# Three Bach Cello Suites



## itywltmt (May 29, 2011)

This month's _Once Upon the Internet _digs into our many downloads from the defunct site MP3.COM. (I should point out that I am slowly but surely running out of tracks to share with you from that site...)

The trio of pieces I retained this month are three of the six Cello Suites (or more exactly _Suites à Violoncello Solo senza Basso_ or Suites for cello solo without bass). The corpus of six suites is among some of the most frequently performed and recognizable solo compositions ever written for cello.
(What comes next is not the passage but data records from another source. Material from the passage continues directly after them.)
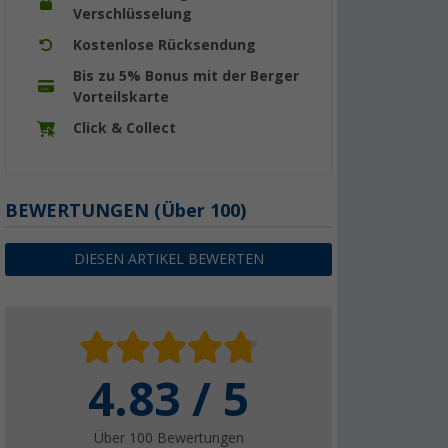
Verschlüsselung
Kostenlose Rücksendung
Bis zu 5% Bonus mit der Berger
Vorteilskarte
Click & Collect
BEWERTUNGEN
(
Über
100)
DIESEN ARTIKEL BEWERTEN
4.83 / 5
Über 100 Bewertungen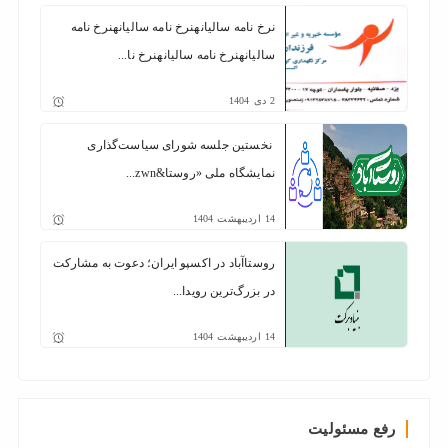
نرخ نامه سالیانهنرخ نامه سالیانهنرخ نامه
سالیانهنرخ نامه سالیانهنرخ نا...
2
دی
1404
نخستین جلسه شورای سیاست‌گذاری
نمایشگاه ملی «روستا&zwn...
14
اردیبهشت
1404
روستا‌آباد در اکسپو ایران؛ دعوت به مشارکت
در بزرگ‌ترین رویدا...
14
اردیبهشت
1404
رفع مسئولیت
Bach wrote a lot of music for solo instrument - keyboard, violin, lute and of course organ - but these stand out because of the paradox they represent; they are simple yet complex, they achieve the effect of implied three- to four-voice contrapuntal and polyphonic music in a single musical line.
As formulaic compositions, they follow the usual Baroque musical suite make-up, each movement based around a baroque dance type. The cello suites are structured in six movements each: prelude, allemande, courante, sarabande, two minuets or two bourrées or two gavottes, and a final gigue.

There is no malice aforethought in the threesome proposed here - they are simply three suites I downloaded from the old site nearly 15 years ago. Two are performed by John Michel (featured cellist in our recent post of quartet music from Central Washington University), and the third is a "sample" posted on the site by Eroica Classical Recordings featuring cellist Yehuda Hanani.

Happy Listening!

*Johann Sebastian BACH (1685-1750)*
Suite No. 1 in G Major, BWV 1007 
Suite No. 3 in C Major, BWV 1009 
John Michel, cello

Suite No. 4 in E-Flat Major, BWV 1010 
Yehuda Hanani, cello

_Internet Archive_ URL - https://archive.org/details/15SuiteNo.4EnMiBemolMajeur


----------